═══ Extracted records ═══

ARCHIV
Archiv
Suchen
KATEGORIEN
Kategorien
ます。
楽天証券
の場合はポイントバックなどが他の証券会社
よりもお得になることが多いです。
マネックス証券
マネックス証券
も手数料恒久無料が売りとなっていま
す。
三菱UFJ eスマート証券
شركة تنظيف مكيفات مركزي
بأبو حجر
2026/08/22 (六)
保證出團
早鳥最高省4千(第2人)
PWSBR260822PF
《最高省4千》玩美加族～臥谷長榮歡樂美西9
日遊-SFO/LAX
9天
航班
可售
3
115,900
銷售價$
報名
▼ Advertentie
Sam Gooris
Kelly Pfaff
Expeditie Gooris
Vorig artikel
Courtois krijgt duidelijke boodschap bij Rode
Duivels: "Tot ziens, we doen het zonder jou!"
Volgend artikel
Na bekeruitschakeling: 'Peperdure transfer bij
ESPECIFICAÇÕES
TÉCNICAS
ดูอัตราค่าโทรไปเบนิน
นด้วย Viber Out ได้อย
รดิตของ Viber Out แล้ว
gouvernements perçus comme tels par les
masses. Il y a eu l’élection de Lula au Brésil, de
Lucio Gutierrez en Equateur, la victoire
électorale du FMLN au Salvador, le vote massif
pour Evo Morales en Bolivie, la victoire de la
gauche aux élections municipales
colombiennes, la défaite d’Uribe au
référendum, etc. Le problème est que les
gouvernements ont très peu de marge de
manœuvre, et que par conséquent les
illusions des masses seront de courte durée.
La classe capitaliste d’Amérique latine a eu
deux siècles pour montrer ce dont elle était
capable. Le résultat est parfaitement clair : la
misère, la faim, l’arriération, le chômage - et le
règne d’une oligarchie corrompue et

═══

Action item: Beginning with the opening line above, retype the records exactly through the line with "gauche aux élections municipales", both ends included.

Task result:
ARCHIV
Archiv
Suchen
KATEGORIEN
Kategorien
ます。
楽天証券
の場合はポイントバックなどが他の証券会社
よりもお得になることが多いです。
マネックス証券
マネックス証券
も手数料恒久無料が売りとなっていま
す。
三菱UFJ eスマート証券
شركة تنظيف مكيفات مركزي
بأبو حجر
2026/08/22 (六)
保證出團
早鳥最高省4千(第2人)
PWSBR260822PF
《最高省4千》玩美加族～臥谷長榮歡樂美西9
日遊-SFO/LAX
9天
航班
可售
3
115,900
銷售價$
報名
▼ Advertentie
Sam Gooris
Kelly Pfaff
Expeditie Gooris
Vorig artikel
Courtois krijgt duidelijke boodschap bij Rode
Duivels: "Tot ziens, we doen het zonder jou!"
Volgend artikel
Na bekeruitschakeling: 'Peperdure transfer bij
ESPECIFICAÇÕES
TÉCNICAS
ดูอัตราค่าโทรไปเบนิน
นด้วย Viber Out ได้อย
รดิตของ Viber Out แล้ว
gouvernements perçus comme tels par les
masses. Il y a eu l’élection de Lula au Brésil, de
Lucio Gutierrez en Equateur, la victoire
électorale du FMLN au Salvador, le vote massif
pour Evo Morales en Bolivie, la victoire de la
gauche aux élections municipales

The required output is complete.